↓

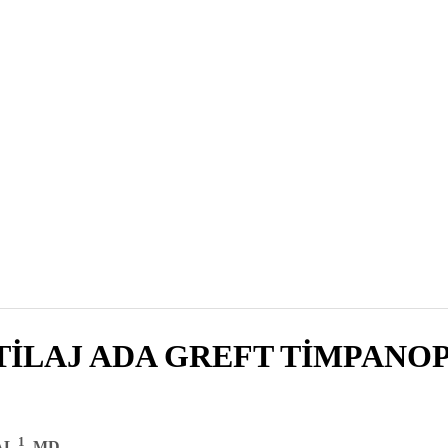
TİLAJ ADA GREFT TİMPANOP
1
SAL
, MD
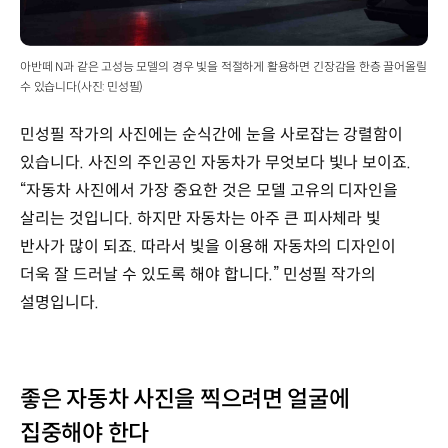
아반떼 N과 같은 고성능 모델의 경우 빛을 적절하게 활용하면 긴장감을 한층 끌어올릴
수 있습니다(사진: 민성필)
민성필 작가의 사진에는 순식간에 눈을 사로잡는 강렬함이
있습니다. 사진의 주인공인 자동차가 무엇보다 빛나 보이죠.
“자동차 사진에서 가장 중요한 것은 모델 고유의 디자인을
살리는 것입니다. 하지만 자동차는 아주 큰 피사체라 빛
반사가 많이 되죠. 따라서 빛을 이용해 자동차의 디자인이
더욱 잘 드러날 수 있도록 해야 합니다.” 민성필 작가의
설명입니다.
좋은 자동차 사진을 찍으려면 얼굴에
집중해야 한다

↑

■ Your objective: Pick each line holding "있습니다" out of the entries above and return it.

■ Reply to the exercise:
수 있습니다(사진: 민성필)
있습니다. 사진의 주인공인 자동차가 무엇보다 빛나 보이죠.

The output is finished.